Set in the present, 38 years after the events of Ghostbusters, Afterlife immediately gets off on the wrong foot. Egon Spengler has abandoned his friend, family, and career to living out in the middle of nowhere, ranting to anyone who’ll listen about the end of the world. He clearly knows something we don’t, but why he doesn’t tell anyone, or why his friends (especially Dan Aykroyd’s true believer Ray Stantz) don’t believe him is a mystery. So, he dies alone, remembered as a failure and deadbeat.

This is how we’re going about things.

It’s not long before Egon’s estranged daughter, Callie, played by the always reliable Carrie Coon, arrives to sift through the detritus of his life. Her offspring, the sullen Trevor (Finn Wolfhard), and precocious genius Phoebe (McKenna Grace) seem to have a bead on how lost their mother is.

This isn’t hard, as Callie is the closest the film comes to a villain that isn’t a Sumerian god. In one of the numerous baffling missteps, Afterlife settles on demonizing Callie as a dismissive alcoholic who barely tolerates her children. She’s traumatized by her father abandoning the family, but instead of empathizing with her, writer-director Jason Reitman treats her as a burden who just doesn’t understand how important her father was.

Reitman’s father, Ivan, directed the original Ghostbusters and produces this one. What this says about their family dynamics is a can of worms I refuse to open.

Elsewhere, Afterlife is so deeply cynical it feels suffocating. It has no identity or life of its own, so it resorts to building a personality from references to a film nearly four decades old. These range from the obvious, like proton packs and the Ecto-1 making an appearance, to the baffling.
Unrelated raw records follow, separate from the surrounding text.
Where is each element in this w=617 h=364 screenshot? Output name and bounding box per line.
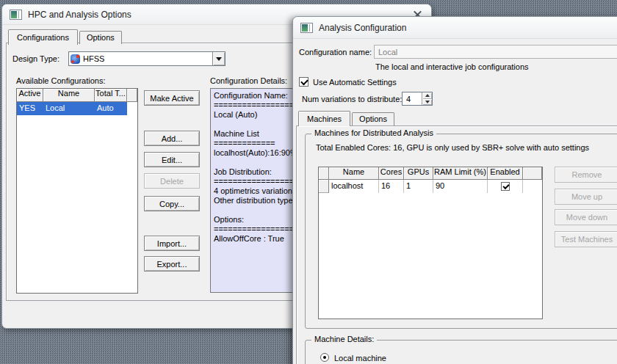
column-header-spacer xyxy=(127,89,137,102)
analysis-configuration-dialog: Analysis Configuration Configuration nam… xyxy=(292,16,617,364)
tab-options[interactable]: Options xyxy=(352,112,394,125)
column-header-ram: RAM Limit (%) xyxy=(433,167,488,180)
column-header-spacer xyxy=(523,167,542,180)
design-type-combobox[interactable]: HFSS xyxy=(68,51,225,66)
column-header-total: Total T... xyxy=(95,89,127,102)
column-header-gpus: GPUs xyxy=(404,167,433,180)
details-line: ================== xyxy=(214,177,293,186)
chevron-up-icon xyxy=(425,94,430,97)
details-line: localhost(Auto):16:90%:1 xyxy=(214,148,293,158)
machines-group-label: Machines for Distributed Analysis xyxy=(311,128,436,137)
cell-name[interactable]: Local xyxy=(43,102,95,115)
details-line: 4 optimetrics variations w xyxy=(214,186,293,196)
details-line: AllowOffCore : True xyxy=(214,234,293,244)
tab-configurations[interactable]: Configurations xyxy=(8,29,78,45)
dialog-icon xyxy=(10,10,22,20)
cell-gpus[interactable]: 1 xyxy=(404,180,433,193)
configuration-description: The local and interactive job configurat… xyxy=(375,62,529,71)
num-variations-stepper[interactable]: 4 xyxy=(402,92,433,106)
details-line: Options: xyxy=(214,215,293,225)
use-automatic-settings-checkbox[interactable] xyxy=(299,77,308,87)
local-machine-label: Local machine xyxy=(334,354,386,363)
configuration-details-panel: Configuration Name: ====================… xyxy=(210,88,294,293)
chevron-down-icon xyxy=(216,57,222,61)
configuration-name-input[interactable]: Local xyxy=(374,45,617,59)
column-header-cores: Cores xyxy=(379,167,404,180)
details-line: ================== xyxy=(214,225,293,234)
num-variations-label: Num variations to distribute: xyxy=(302,95,402,103)
total-cores-info: Total Enabled Cores: 16, GPU is only use… xyxy=(316,143,589,152)
cell-spacer xyxy=(523,180,542,193)
stepper-buttons xyxy=(422,92,432,105)
stepper-down-button[interactable] xyxy=(422,99,432,106)
column-header-active: Active xyxy=(17,89,43,102)
delete-button: Delete xyxy=(144,173,200,189)
column-header-enabled: Enabled xyxy=(488,167,523,180)
details-line: Job Distribution: xyxy=(214,167,293,177)
move-down-button: Move down xyxy=(555,209,617,225)
configuration-details-label: Configuration Details: xyxy=(210,76,287,85)
move-up-button: Move up xyxy=(555,189,617,205)
details-line: Configuration Name: xyxy=(214,91,293,101)
use-automatic-settings-label: Use Automatic Settings xyxy=(313,78,397,87)
available-configurations-table[interactable]: Active Name Total T... YES Local Auto xyxy=(16,88,138,294)
remove-button: Remove xyxy=(555,167,617,183)
details-line: ============= xyxy=(214,139,293,148)
cell-total[interactable]: Auto xyxy=(95,102,127,115)
machines-groupbox: Machines for Distributed Analysis Total … xyxy=(305,134,617,329)
details-line: Local (Auto) xyxy=(214,110,293,120)
edit-button[interactable]: Edit... xyxy=(144,152,200,167)
copy-button[interactable]: Copy... xyxy=(144,196,200,211)
hfss-icon xyxy=(71,54,80,64)
window-title: Analysis Configuration xyxy=(319,23,406,33)
machines-table[interactable]: Name Cores GPUs RAM Limit (%) Enabled lo… xyxy=(318,167,543,319)
import-button[interactable]: Import... xyxy=(144,236,200,251)
cell-enabled[interactable] xyxy=(488,180,523,193)
chevron-down-icon xyxy=(425,101,430,103)
details-line: ==================== xyxy=(214,101,293,110)
machine-details-label: Machine Details: xyxy=(311,335,377,343)
cell-machine-name[interactable]: localhost xyxy=(329,180,379,193)
table-header-row: Name Cores GPUs RAM Limit (%) Enabled xyxy=(319,167,542,180)
configuration-name-label: Configuration name: xyxy=(299,48,372,57)
available-configurations-label: Available Configurations: xyxy=(16,76,105,85)
combobox-dropdown-button[interactable] xyxy=(212,52,225,65)
export-button[interactable]: Export... xyxy=(144,256,200,272)
cell-cores[interactable]: 16 xyxy=(379,180,404,193)
column-header-name: Name xyxy=(43,89,95,102)
num-variations-value[interactable]: 4 xyxy=(403,92,422,105)
local-machine-radio[interactable] xyxy=(320,353,329,362)
analysis-titlebar[interactable]: Analysis Configuration xyxy=(293,17,617,39)
design-type-label: Design Type: xyxy=(12,54,59,63)
details-line xyxy=(214,120,293,129)
test-machines-button: Test Machines xyxy=(555,231,617,247)
add-button[interactable]: Add... xyxy=(144,131,200,146)
details-line: Other distribution types w xyxy=(214,196,293,205)
details-line xyxy=(214,158,293,167)
machine-details-groupbox: Machine Details: Local machine xyxy=(305,340,617,364)
stepper-up-button[interactable] xyxy=(422,92,432,99)
details-line: Machine List xyxy=(214,129,293,139)
column-header-selector xyxy=(319,167,329,180)
table-header-row: Active Name Total T... xyxy=(17,89,137,102)
make-active-button[interactable]: Make Active xyxy=(144,90,200,106)
desktop-background: HPC and Analysis Options Configurations … xyxy=(0,0,617,364)
window-title: HPC and Analysis Options xyxy=(28,10,131,20)
table-row[interactable]: localhost 16 1 90 xyxy=(319,180,542,193)
cell-ram-limit[interactable]: 90 xyxy=(433,180,488,193)
cell-spacer xyxy=(127,102,137,115)
table-row[interactable]: YES Local Auto xyxy=(17,102,137,115)
cell-active[interactable]: YES xyxy=(17,102,43,115)
design-type-value: HFSS xyxy=(83,54,104,63)
enabled-checkbox[interactable] xyxy=(501,182,510,191)
tab-machines[interactable]: Machines xyxy=(298,111,350,126)
tab-options[interactable]: Options xyxy=(79,31,122,44)
analysis-tab-strip: Machines Options xyxy=(298,111,396,125)
dialog-icon xyxy=(300,23,313,33)
row-selector-cell[interactable] xyxy=(319,180,329,193)
column-header-name: Name xyxy=(329,167,379,180)
details-line xyxy=(214,205,293,215)
hpc-tab-strip: Configurations Options xyxy=(8,29,123,44)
Books are piled in perfect pillars because that’s what happened in the first film. Phoebe finds a rumpled Crunch bar in Egon’s old jumpsuit, which itself was a throwaway gag made by Bill Murray in 1983. Neither serves the plot in any way, but they’re there to make a very specific subset of viewers feel special. It’s smug gatekeeping masquerading as fanservice.

Only Grace, playing Phoebe, feels like a breath of fresh air. Even though her character is coded as autistic, the film, in a stunningly cowardly move, refuses to acknowledge this beyond the tacky “magically gifted” trope. Well, that, and an equally off-putting insinuation that her intellect comes from her grandfather as if that’s something to receive and not hers to accomplish.

Even worse is the third act, which I won’t spoil, that is so deeply distasteful it borders on immoral. What happens won’t be a surprise to anyone as it’s so clumsily telegraphed from the beginning, but it doesn’t lessen the sting in any way.

Afterlife is the work of a talented filmmaker. I’m on record for loving Reitman’s prior efforts, Thank You For Smoking and Up in the Air, both of which I’d call some of the best American films ever made. But the promise of those two features is nowhere to be seen here. Instead, Afterlife replaces wit and insight with crass sycophancy and a foul investment in the importance of patriarchal lineage. Everything must flow from a source, and that source extends no further than a point in childhood when our fathers were our heroes.

It deeply, desperately craves that approval. But even more disturbingly provides that same unearned catharsis for the audience that felt betrayed when Luke Skywalker grew up to not be the hero they remembered. Those who throw an ungodly fit when anyone, anywhere dares to suggest that collective nostalgia isn’t a defining character trait.

It’s a film that unwittingly says so much about where we are as consumers of pop culture, and that portrait is painfully depressing.